What is needed
Repeat all of the entries, please, keeping each line exact.

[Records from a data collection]
'''

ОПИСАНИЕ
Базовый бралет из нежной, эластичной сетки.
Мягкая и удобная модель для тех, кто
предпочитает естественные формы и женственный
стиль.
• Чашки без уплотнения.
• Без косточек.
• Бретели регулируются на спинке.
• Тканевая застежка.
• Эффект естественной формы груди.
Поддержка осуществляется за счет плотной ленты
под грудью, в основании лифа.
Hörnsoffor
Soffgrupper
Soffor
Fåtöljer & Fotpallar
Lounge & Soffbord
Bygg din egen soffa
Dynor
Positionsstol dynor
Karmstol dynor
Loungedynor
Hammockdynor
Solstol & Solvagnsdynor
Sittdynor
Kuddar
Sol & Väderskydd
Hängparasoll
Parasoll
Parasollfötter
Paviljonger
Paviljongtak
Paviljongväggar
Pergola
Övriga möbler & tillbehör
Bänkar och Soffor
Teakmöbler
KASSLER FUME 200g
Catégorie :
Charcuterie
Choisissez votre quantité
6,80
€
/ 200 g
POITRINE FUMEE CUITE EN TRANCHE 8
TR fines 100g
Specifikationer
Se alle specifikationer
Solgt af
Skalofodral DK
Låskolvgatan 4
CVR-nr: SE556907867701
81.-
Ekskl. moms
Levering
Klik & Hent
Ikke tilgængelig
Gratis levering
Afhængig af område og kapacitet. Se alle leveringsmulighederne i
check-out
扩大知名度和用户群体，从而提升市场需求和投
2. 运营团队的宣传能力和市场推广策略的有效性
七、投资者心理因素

'''

Task answer
ОПИСАНИЕ
Базовый бралет из нежной, эластичной сетки.
Мягкая и удобная модель для тех, кто
предпочитает естественные формы и женственный
стиль.
• Чашки без уплотнения.
• Без косточек.
• Бретели регулируются на спинке.
• Тканевая застежка.
• Эффект естественной формы груди.
Поддержка осуществляется за счет плотной ленты
под грудью, в основании лифа.
Hörnsoffor
Soffgrupper
Soffor
Fåtöljer & Fotpallar
Lounge & Soffbord
Bygg din egen soffa
Dynor
Positionsstol dynor
Karmstol dynor
Loungedynor
Hammockdynor
Solstol & Solvagnsdynor
Sittdynor
Kuddar
Sol & Väderskydd
Hängparasoll
Parasoll
Parasollfötter
Paviljonger
Paviljongtak
Paviljongväggar
Pergola
Övriga möbler & tillbehör
Bänkar och Soffor
Teakmöbler
KASSLER FUME 200g
Catégorie :
Charcuterie
Choisissez votre quantité
6,80
€
/ 200 g
POITRINE FUMEE CUITE EN TRANCHE 8
TR fines 100g
Specifikationer
Se alle specifikationer
Solgt af
Skalofodral DK
Låskolvgatan 4
CVR-nr: SE556907867701
81.-
Ekskl. moms
Levering
Klik & Hent
Ikke tilgængelig
Gratis levering
Afhængig af område og kapacitet. Se alle leveringsmulighederne i
check-out
扩大知名度和用户群体，从而提升市场需求和投
2. 运营团队的宣传能力和市场推广策略的有效性
七、投资者心理因素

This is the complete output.